We will then consider a few more things about the contemporary scene in Japan before retiring to our respective armchairs and simply waiting to see what happens. Firstly and very importantly, the above stimulus was undertaken after a very sharp downturn and there was, as everyone will remember, far more uncertainty among both consumers and investors in the years after 2008 then there is today. Perhaps then this will mean that the new stimulus proves more effective as the spirits of our Japanese friends might not be so down in the dumps and they might emerge from the darkness of depression into the light of recovery.
Secondly, we should be quite clear on a point touched upon above: there is absolutely no logical reason why this stimulus will suffer from “diminishing returns” as argued by Kato above. At the very least it will be as effective as the previous stimulus. If the reader hears an economist making these arguments do me a favour and press them to explain them logically and within the bounds of economic theory. I am pretty confident that the person who presses this point will quickly find that the emperor has no clothes.
Thirdly, there has been much talk about a yen depreciation providing a boost to exports. Some within the Japanese government are hoping that this acts as the nitrous oxide to the stimulus gasoline, providing a boost on both sides of the economy and getting the whole freight moving once more. There are two things to consider when mulling over this view. First of all, if we compare the exchange rate of the yen to the dollar today to the exchange rate in 2009 it is quite clear, as the reader will see in the graph below, that despite the fact it has declined somewhat since its highs last year it is still far, far above its 2009 level.

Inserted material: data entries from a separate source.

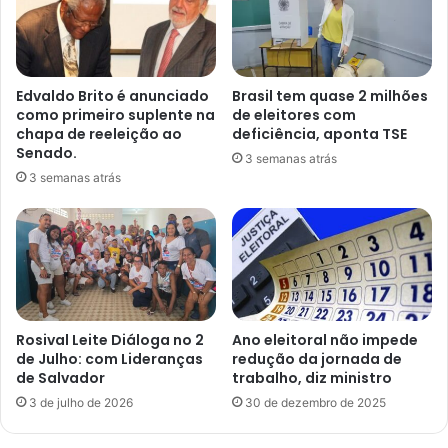
Edvaldo Brito é anunciado
Brasil tem quase 2 milhões
como primeiro suplente na
de eleitores com
chapa de reeleição ao
deficiência, aponta TSE
Senado.
3 semanas atrás
3 semanas atrás
Rosival Leite Diáloga no 2
Ano eleitoral não impede
de Julho: com Lideranças
redução da jornada de
de Salvador
trabalho, diz ministro
3 de julho de 2026
30 de dezembro de 2025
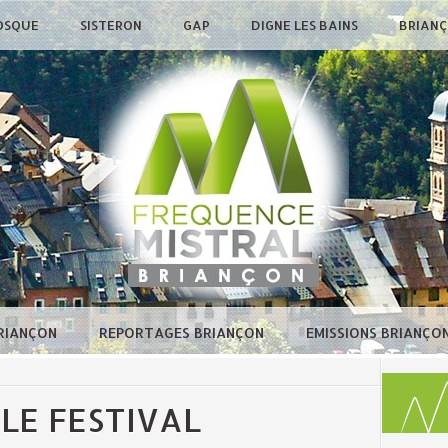
OSQUE
SISTERON
GAP
DIGNE LES BAINS
BRIAN
BRIANÇON
REPORTAGES BRIANÇON
EMISSIONS BRIANÇO
 LE FESTIVAL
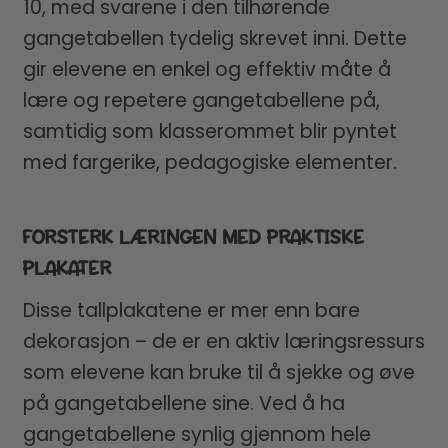
10, med svarene i den tilhørende
gangetabellen tydelig skrevet inni. Dette
gir elevene en enkel og effektiv måte å
lære og repetere gangetabellene på,
samtidig som klasserommet blir pyntet
med fargerike, pedagogiske elementer.
FORSTERK LÆRINGEN MED PRAKTISKE
PLAKATER
Disse tallplakatene er mer enn bare
dekorasjon – de er en aktiv læringsressurs
som elevene kan bruke til å sjekke og øve
på gangetabellene sine. Ved å ha
gangetabellene synlig gjennom hele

This raises the question of just how much the Japanese government are going to allow the yen to depreciate relative to other currencies – and how much other countries, mired as they are in recession or borderline recession, are going to allow. In order to reach 2009 levels the yen will have to depreciate by another by at least another 10% – and may even need another 15-20% depreciation to see real tangible results. This is by no means impossible, but it will require a steady hand by Japanese officials.
On the other hand, the world markets, while being by no means strong, are nevertheless far more buoyant than they were in the dark years of 2008-2009 when the last stimulus was enacted. This provides some hope that if the Japanese play their cards right the rest of the world might provide them with a sufficient boost to get the economy ticking over again.
The above points are not to provide the reader with a crystal ball with which to see into the future. Any economist who engages in such an undertaking is either a charlatan or a fool. They do, however, provide signposts with which to navigate the coming months. Whether the stimulus does work or not, however, Japan can teach us a quite simple lesson: namely, that stop-start pump-priming pseudo-Keynesian policies are a poor means by which to promote economic recovery. If a government is not willing to jump right in at the deep-end and spend up to the inflation barrier for political reasons, then they should instead introduce solid institutions that will mop up excess capacity automatically when the economy goes into a serious downturn. They should, in other words, guarantee businesses that there will always be a market for their goods and services to ensure a perpetually functioning economic machine.